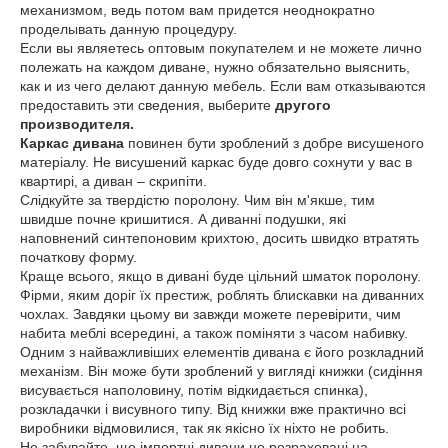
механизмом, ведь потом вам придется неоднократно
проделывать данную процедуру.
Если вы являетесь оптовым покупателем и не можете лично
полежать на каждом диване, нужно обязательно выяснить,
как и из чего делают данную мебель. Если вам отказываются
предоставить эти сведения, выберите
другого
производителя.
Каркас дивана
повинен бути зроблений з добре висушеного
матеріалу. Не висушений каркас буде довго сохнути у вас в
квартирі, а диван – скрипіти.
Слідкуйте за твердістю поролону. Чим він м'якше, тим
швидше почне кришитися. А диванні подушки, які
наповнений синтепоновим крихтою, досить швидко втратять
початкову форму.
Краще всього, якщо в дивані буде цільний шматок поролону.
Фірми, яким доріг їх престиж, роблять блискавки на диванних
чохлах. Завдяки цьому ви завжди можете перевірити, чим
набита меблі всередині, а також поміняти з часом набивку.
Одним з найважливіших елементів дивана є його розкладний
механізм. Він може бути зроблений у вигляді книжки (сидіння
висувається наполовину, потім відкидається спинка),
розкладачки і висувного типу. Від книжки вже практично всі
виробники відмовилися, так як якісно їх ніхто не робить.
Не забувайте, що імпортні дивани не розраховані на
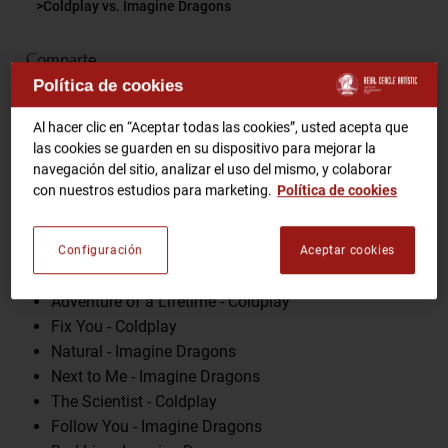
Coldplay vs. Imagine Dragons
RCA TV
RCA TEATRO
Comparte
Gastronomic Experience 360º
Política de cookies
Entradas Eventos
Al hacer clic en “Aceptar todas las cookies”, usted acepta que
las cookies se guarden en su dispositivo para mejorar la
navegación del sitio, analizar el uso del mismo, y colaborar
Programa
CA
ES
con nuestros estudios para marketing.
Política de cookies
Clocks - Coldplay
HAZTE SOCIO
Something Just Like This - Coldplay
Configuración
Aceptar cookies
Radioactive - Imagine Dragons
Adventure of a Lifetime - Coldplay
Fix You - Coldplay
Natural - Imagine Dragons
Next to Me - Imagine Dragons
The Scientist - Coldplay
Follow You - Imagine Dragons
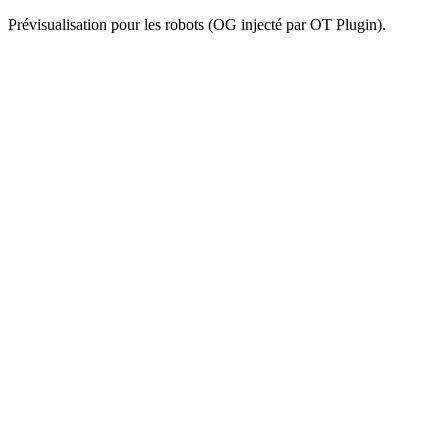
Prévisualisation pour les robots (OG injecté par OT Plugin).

...

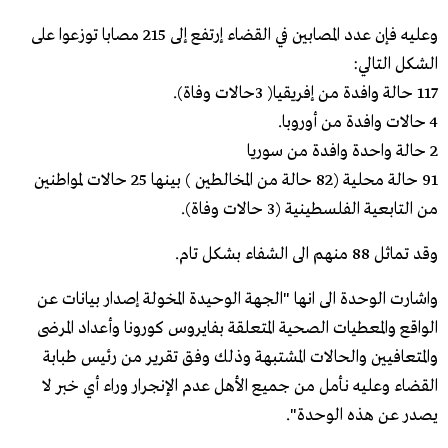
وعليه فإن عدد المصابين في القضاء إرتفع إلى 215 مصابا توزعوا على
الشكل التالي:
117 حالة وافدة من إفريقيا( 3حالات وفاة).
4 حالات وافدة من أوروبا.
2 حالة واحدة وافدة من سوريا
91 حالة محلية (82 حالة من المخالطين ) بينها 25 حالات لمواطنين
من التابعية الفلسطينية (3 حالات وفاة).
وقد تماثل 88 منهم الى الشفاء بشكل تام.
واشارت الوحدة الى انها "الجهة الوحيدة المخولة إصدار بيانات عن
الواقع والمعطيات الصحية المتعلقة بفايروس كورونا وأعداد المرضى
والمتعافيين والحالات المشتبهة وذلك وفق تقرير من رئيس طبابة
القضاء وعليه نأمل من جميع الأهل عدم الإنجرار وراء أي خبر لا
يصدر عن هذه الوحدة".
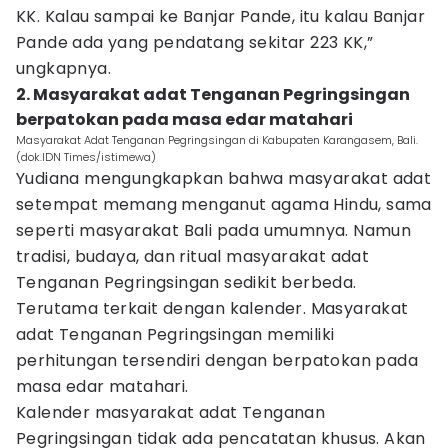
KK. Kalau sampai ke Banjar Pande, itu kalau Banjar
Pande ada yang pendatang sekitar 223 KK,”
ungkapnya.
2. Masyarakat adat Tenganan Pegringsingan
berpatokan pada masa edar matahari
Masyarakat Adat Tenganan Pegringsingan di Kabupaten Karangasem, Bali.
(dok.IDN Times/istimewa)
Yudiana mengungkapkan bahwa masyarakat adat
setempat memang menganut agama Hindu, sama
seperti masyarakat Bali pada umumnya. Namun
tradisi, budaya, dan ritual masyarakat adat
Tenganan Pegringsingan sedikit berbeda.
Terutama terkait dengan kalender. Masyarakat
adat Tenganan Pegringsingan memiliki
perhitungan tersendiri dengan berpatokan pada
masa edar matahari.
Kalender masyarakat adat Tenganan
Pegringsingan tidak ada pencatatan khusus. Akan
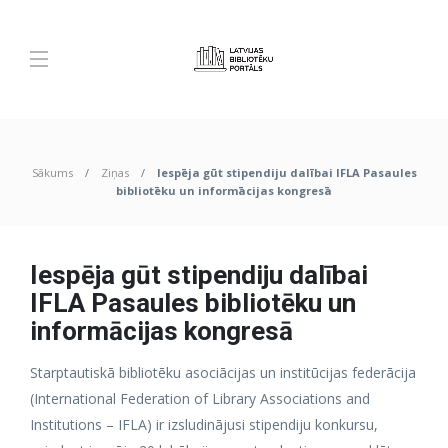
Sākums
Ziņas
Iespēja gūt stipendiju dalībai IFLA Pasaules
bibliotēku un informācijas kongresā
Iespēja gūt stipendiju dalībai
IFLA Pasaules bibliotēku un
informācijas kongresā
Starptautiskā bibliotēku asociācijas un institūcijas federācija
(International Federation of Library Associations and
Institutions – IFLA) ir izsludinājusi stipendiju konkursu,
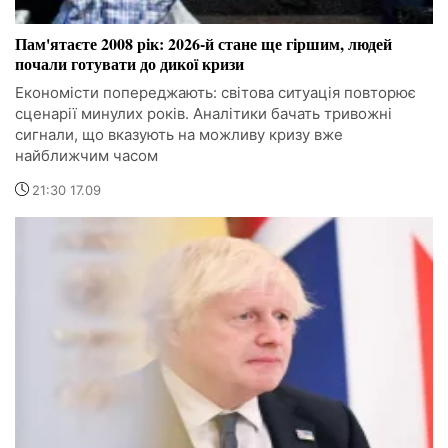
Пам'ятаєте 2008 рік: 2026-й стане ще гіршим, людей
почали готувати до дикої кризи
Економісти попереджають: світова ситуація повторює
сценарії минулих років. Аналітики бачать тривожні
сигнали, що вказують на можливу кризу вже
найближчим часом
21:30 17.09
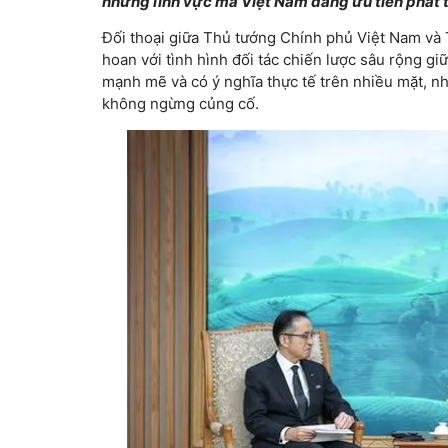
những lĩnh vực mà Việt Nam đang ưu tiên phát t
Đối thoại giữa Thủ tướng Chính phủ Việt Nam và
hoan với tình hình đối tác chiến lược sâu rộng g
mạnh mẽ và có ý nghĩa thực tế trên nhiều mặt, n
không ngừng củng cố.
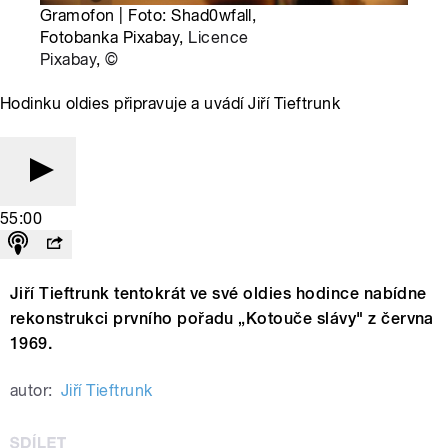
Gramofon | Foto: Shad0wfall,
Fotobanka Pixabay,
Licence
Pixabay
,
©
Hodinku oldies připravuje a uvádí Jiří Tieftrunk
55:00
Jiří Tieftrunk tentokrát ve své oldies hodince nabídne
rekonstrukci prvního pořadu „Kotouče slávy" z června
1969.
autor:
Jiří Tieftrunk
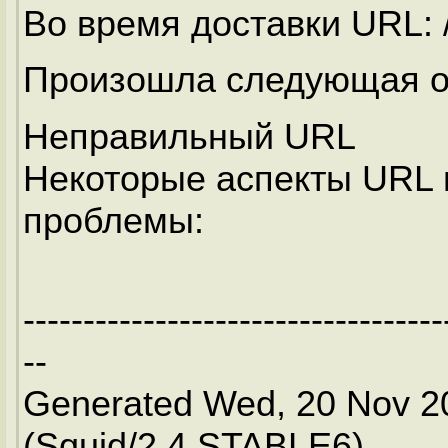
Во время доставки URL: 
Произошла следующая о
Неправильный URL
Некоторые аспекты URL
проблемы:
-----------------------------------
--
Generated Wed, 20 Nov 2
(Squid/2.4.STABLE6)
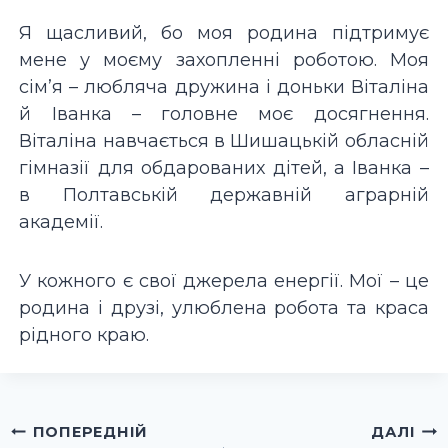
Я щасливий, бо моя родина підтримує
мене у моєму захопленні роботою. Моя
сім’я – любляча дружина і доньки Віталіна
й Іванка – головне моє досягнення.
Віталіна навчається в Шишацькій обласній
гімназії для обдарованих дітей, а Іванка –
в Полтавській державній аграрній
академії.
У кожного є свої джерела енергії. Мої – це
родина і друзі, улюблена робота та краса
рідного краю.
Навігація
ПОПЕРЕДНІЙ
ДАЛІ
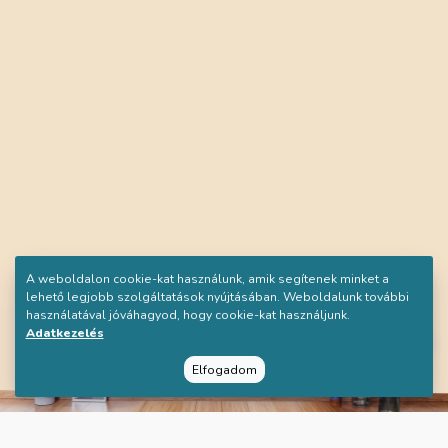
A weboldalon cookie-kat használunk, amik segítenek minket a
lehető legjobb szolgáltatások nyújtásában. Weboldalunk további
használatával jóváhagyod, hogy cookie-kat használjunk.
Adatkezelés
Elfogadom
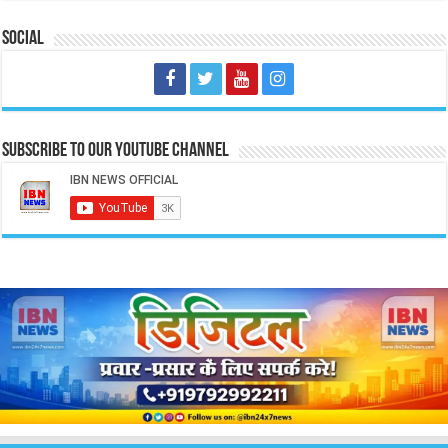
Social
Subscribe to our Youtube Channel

---

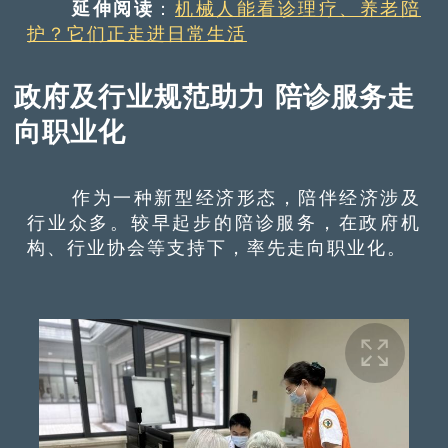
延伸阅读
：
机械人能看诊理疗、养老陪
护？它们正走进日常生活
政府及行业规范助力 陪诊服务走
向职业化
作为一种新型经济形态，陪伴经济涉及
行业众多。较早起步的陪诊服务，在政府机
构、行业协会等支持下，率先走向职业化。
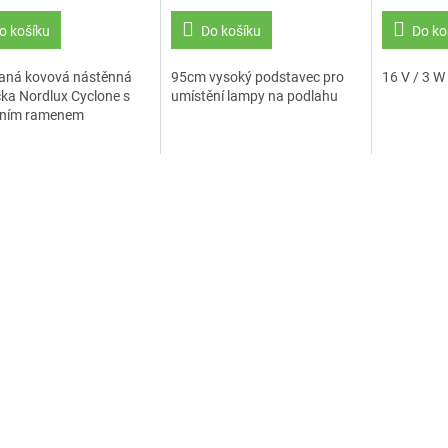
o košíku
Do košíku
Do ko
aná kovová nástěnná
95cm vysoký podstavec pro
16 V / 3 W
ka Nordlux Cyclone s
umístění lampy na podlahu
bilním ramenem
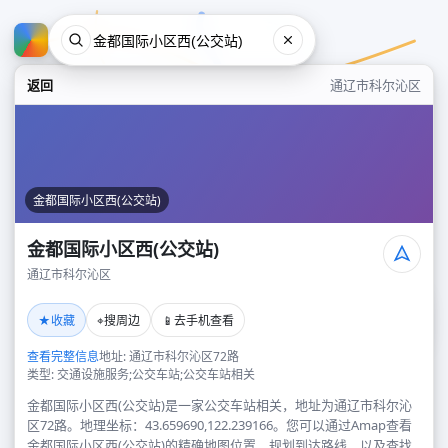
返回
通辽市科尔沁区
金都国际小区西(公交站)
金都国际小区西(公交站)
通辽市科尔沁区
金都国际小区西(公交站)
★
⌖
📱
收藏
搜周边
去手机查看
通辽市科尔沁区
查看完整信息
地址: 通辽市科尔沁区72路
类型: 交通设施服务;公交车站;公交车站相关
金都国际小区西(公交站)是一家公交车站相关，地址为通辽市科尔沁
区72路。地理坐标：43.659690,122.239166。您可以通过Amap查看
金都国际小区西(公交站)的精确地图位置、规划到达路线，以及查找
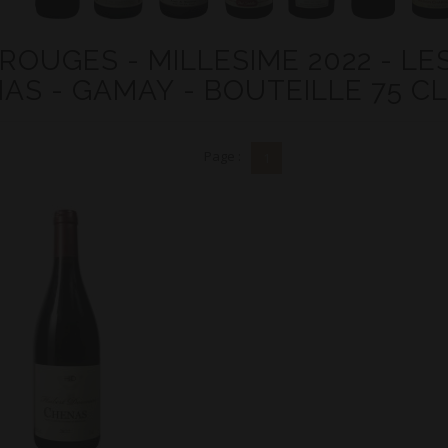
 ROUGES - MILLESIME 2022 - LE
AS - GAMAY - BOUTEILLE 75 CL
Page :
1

*Exercise brief*. For every line in the data above that holds "Việt", return the line itself.

*Exercise solution*.
những lĩnh vực mà Việt Nam đang ưu tiên phát t
Đối thoại giữa Thủ tướng Chính phủ Việt Nam và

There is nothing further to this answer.